━━ Given records ━━
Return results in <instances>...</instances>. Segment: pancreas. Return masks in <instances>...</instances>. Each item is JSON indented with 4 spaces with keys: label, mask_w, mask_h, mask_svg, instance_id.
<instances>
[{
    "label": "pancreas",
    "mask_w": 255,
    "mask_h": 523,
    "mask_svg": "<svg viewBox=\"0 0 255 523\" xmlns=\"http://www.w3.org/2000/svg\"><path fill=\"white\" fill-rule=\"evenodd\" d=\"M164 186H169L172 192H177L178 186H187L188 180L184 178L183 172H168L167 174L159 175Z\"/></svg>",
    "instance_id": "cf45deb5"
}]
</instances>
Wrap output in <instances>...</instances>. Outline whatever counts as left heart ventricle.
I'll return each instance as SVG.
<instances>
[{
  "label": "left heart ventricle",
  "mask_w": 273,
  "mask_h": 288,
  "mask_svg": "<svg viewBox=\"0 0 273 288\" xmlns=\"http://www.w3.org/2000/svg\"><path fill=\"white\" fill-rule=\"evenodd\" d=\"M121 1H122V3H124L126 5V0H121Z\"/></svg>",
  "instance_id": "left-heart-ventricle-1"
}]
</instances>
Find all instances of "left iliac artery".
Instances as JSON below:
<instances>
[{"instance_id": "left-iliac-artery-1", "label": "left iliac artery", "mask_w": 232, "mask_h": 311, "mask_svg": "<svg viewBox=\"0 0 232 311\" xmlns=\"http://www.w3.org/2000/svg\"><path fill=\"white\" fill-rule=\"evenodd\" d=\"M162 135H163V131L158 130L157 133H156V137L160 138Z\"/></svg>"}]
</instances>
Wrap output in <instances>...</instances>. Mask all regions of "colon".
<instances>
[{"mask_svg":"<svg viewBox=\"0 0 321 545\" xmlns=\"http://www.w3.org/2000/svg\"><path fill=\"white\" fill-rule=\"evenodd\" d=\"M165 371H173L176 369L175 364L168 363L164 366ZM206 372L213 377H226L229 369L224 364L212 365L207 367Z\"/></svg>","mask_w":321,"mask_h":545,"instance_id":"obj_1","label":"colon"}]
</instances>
━━━
▸ Problem to solve: Nothing from before the line containing "Wrap output in <instances>...</instances>. Outline" should appear; copy that line and each one after it through the last line of the entries, exactly.

▸ Reply:
Wrap output in <instances>...</instances>. Outline whatever counts as left heart ventricle.
I'll return each instance as SVG.
<instances>
[{
  "label": "left heart ventricle",
  "mask_w": 273,
  "mask_h": 288,
  "mask_svg": "<svg viewBox=\"0 0 273 288\" xmlns=\"http://www.w3.org/2000/svg\"><path fill=\"white\" fill-rule=\"evenodd\" d=\"M121 1H122V3H124L126 5V0H121Z\"/></svg>",
  "instance_id": "left-heart-ventricle-1"
}]
</instances>
Find all instances of "left iliac artery".
Instances as JSON below:
<instances>
[{"instance_id": "left-iliac-artery-1", "label": "left iliac artery", "mask_w": 232, "mask_h": 311, "mask_svg": "<svg viewBox=\"0 0 232 311\" xmlns=\"http://www.w3.org/2000/svg\"><path fill=\"white\" fill-rule=\"evenodd\" d=\"M162 135H163V131L158 130L157 133H156V137L160 138Z\"/></svg>"}]
</instances>
Wrap output in <instances>...</instances>. Mask all regions of "colon".
<instances>
[{"mask_svg":"<svg viewBox=\"0 0 321 545\" xmlns=\"http://www.w3.org/2000/svg\"><path fill=\"white\" fill-rule=\"evenodd\" d=\"M165 371H173L176 369L175 364L168 363L164 366ZM206 372L213 377H226L229 369L224 364L212 365L207 367Z\"/></svg>","mask_w":321,"mask_h":545,"instance_id":"obj_1","label":"colon"}]
</instances>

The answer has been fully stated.